— SUPPLIED MATERIAL —
■ ■ ■
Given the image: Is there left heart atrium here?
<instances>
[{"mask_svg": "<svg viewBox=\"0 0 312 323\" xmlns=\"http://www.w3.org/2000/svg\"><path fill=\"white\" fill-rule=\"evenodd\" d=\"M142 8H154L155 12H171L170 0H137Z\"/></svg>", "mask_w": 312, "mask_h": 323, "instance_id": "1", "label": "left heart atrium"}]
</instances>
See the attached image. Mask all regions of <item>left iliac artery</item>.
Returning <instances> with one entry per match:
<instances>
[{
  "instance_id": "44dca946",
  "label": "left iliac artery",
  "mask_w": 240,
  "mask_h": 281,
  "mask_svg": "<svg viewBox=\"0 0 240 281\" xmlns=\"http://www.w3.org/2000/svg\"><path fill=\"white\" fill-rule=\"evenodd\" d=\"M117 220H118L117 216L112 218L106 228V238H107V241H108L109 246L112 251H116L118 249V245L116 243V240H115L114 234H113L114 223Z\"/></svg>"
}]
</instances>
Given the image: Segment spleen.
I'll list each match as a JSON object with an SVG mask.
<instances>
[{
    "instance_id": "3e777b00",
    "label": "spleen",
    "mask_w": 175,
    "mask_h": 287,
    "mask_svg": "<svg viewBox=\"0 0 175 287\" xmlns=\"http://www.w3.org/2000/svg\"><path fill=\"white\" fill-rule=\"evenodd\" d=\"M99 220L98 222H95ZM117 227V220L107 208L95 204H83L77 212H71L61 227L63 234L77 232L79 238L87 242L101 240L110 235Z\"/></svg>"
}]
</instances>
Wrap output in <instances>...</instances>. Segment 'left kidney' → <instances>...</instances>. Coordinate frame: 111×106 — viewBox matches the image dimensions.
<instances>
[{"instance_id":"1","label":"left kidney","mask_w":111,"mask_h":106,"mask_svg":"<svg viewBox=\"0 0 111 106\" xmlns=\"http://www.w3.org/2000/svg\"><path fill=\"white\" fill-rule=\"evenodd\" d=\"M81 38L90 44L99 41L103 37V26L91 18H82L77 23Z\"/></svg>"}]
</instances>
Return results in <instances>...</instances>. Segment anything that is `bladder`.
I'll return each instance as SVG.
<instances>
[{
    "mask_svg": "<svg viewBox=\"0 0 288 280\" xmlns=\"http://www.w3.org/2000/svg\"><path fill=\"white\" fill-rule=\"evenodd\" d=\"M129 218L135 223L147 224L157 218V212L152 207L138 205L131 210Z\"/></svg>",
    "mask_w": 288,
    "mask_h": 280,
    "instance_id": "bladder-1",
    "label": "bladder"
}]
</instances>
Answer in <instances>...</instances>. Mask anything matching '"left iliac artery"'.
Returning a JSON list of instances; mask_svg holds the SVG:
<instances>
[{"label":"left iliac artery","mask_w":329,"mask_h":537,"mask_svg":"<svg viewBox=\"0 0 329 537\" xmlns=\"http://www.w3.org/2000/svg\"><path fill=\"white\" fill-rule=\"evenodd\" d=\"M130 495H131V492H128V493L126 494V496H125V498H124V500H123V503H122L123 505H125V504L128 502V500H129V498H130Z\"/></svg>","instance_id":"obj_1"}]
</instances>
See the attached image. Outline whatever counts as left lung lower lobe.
■ ■ ■
— WHAT YOU WILL DO —
In the records above, locate the line that contains "Answer in <instances>...</instances>.". Repeat it and every line after it, exactly, and nothing else.

— WRITTEN SOLUTION —
Answer in <instances>...</instances>. Mask anything matching '"left iliac artery"'.
Returning a JSON list of instances; mask_svg holds the SVG:
<instances>
[{"label":"left iliac artery","mask_w":329,"mask_h":537,"mask_svg":"<svg viewBox=\"0 0 329 537\" xmlns=\"http://www.w3.org/2000/svg\"><path fill=\"white\" fill-rule=\"evenodd\" d=\"M130 495H131V492H128V493L126 494V496H125V498H124V500H123V503H122L123 505H125V504L128 502V500H129V498H130Z\"/></svg>","instance_id":"obj_1"}]
</instances>
See the attached image. Outline whatever counts as left lung lower lobe.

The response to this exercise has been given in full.